HTTP has become the de-facto standard transport protocol for programmatic communication in software-as-a-service offerings. This mostly entails publishing request-response style APIs. We often refer to these APIs as "RESTful APIs":

[When a] request is made via a RESTful API, [the response is] a representation of the state of the resource[.] -- https://www.redhat.com/en/topics/api/what-is-a-rest-api

Let's decrypt that: "representation" has come to mean JSON, while "state" refers to those ubiquitous (and unwieldy) relational databases and "resource" is an object from our domain model.
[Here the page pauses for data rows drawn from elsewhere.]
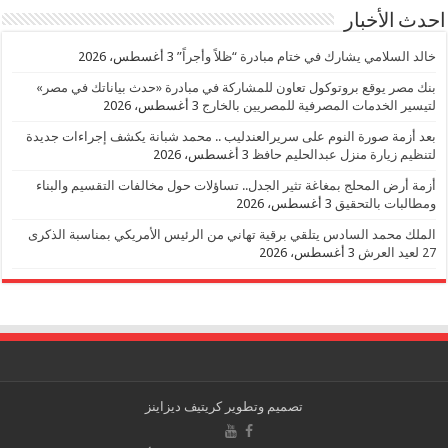
احدث الأخبار
خالد السلامي يشارك في ختام مبادرة “ظلاً وأجراً”
3 أغسطس، 2026
بنك مصر يوقع بروتوكول تعاون للمشاركة في مبادرة «حدث بياناتك في مصر»
لتيسير الخدمات المصرفية للمصريين بالخارج
3 أغسطس، 2026
بعد أزمة صورة النوم على سريرالعندليب .. محمد شبانة يكشف إجراءات جديدة
لتنظيم زيارة منزل عبدالحليم حافظ
3 أغسطس، 2026
أزمة أرض المحلج بمغاغة تثير الجدل.. تساؤلات حول مخالفات التقسيم والبناء
ومطالبات بالتحقيق
3 أغسطس، 2026
الملك محمد السادس يتلقي برقية تهاني من الرئيس الأمريكي بمناسبة الذكرى
27 لعيد العرش
3 أغسطس، 2026
تصميم وتطوير
كريتيف ديزاينز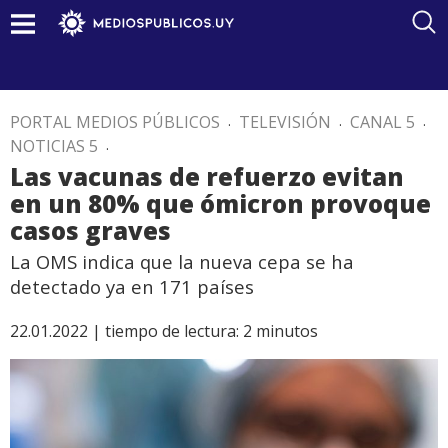
PORTAL MEDIOS PÚBLICOS
.
TELEVISIÓN
.
CANAL 5
.
NOTICIAS 5
.
Las vacunas de refuerzo evitan
en un 80% que ómicron provoque
casos graves
La OMS indica que la nueva cepa se ha
detectado ya en 171 países
22.01.2022 |
tiempo de lectura:
2
minutos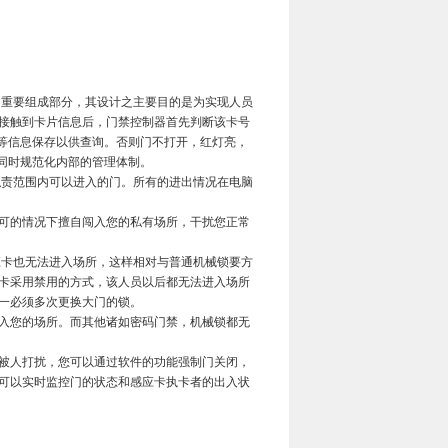
重要组成部分，其设计之主要目的是为实现人员
接触到卡片信息后，门禁控制器首先判断该卡号
间等信息保存以供查询。否则门不打开，红灯亮，
同时规范化内部的管理体制。
责范围内可以进入的门。所有的进出情况在电脑
可的情况下擅自闯入您的私有场所，干扰您正常
卡也无法进入场所，这样相对与普通机械锁要方
卡采用禁用的方式，该人员以后都无法进入场所
一必须多次更换大门的锁。
入您的场所。而其他诸如密码门禁，机械锁都无
被人打扰，您可以通过软件的功能强制门关闭，
可以实时监控门的状态和感应卡执卡者的出入状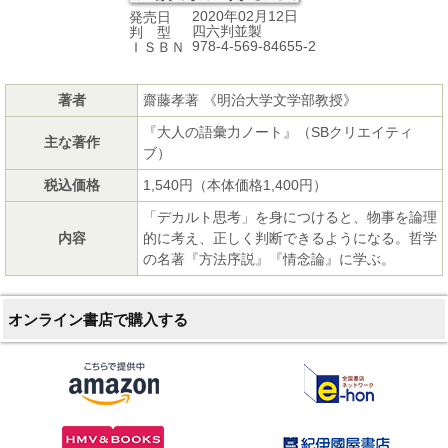
2020年02月12日
発売日
四六判並製
判 型
978-4-569-84655-2
ＩＳＢＮ
著者
齋藤孝著 《明治大学文学部教授》
『大人の語彙力ノート』（SBクリエイティ
主な著作
ブ）
税込価格
1,540円（本体価格1,400円）
「デカルト思考」を身につけると、物事を論理
内容
的に考え、正しく判断できるようになる。哲学
の名著『方法序説』『情念論』に学ぶ。
オンライン書店で購入する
The literature on API design will exhort you to analyze the problem space and consider your design choices carefully. Indeed, design choices will significantly impact the lifecycle of APIs that are part of a software-as-a-service offering. However, when designing a software-as-a-service API, we do not really know the details of future usage. The goal must therefore be to maximize our freedom to evolve the APIs without having to change the formal or informal contracts that regulate their usage. The API should become a facade behind which we are free to evolve the implementation.

This post proposes and motivates a set of guidelines for RESTful APIs (and by extension their contracts) intended to maximize their life span and support rapid evolution throughout it. The post focuses on organizations that want to provide commercial software-as-a-service offerings, though many of the guidelines have wider application.